**Try it**
Your task is to copy each line of the material below that includes "equipe".

Input data below:

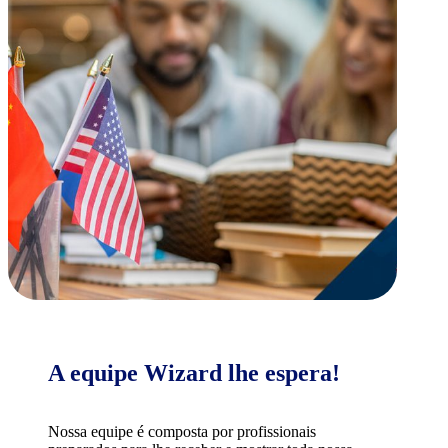
A equipe Wizard lhe espera!
Nossa equipe é composta por profissionais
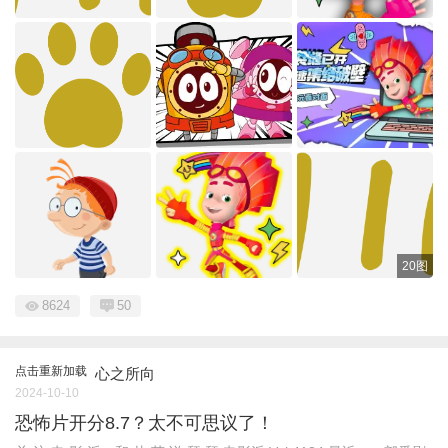
20图
8624
50
点击重新加载
心之所向
2024-10-10
恐怖片开分8.7？太不可思议了！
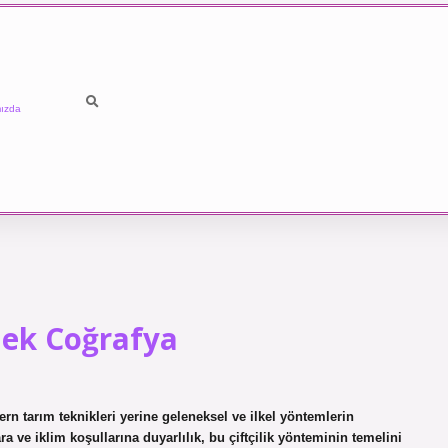
ızda
ek Coğrafya
ern tarım teknikleri yerine geleneksel ve ilkel yöntemlerin
ara ve iklim koşullarına duyarlılık, bu çiftçilik yönteminin temelini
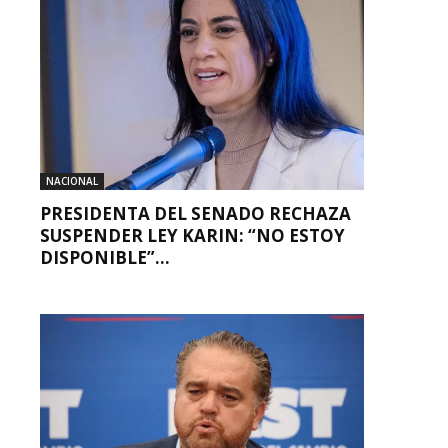
NACIONAL
PRESIDENTA DEL SENADO RECHAZA
SUSPENDER LEY KARIN: “NO ESTOY
DISPONIBLE”...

End of Input data.

**Exercise output**
A equipe Wizard lhe espera!
Nossa equipe é composta por profissionais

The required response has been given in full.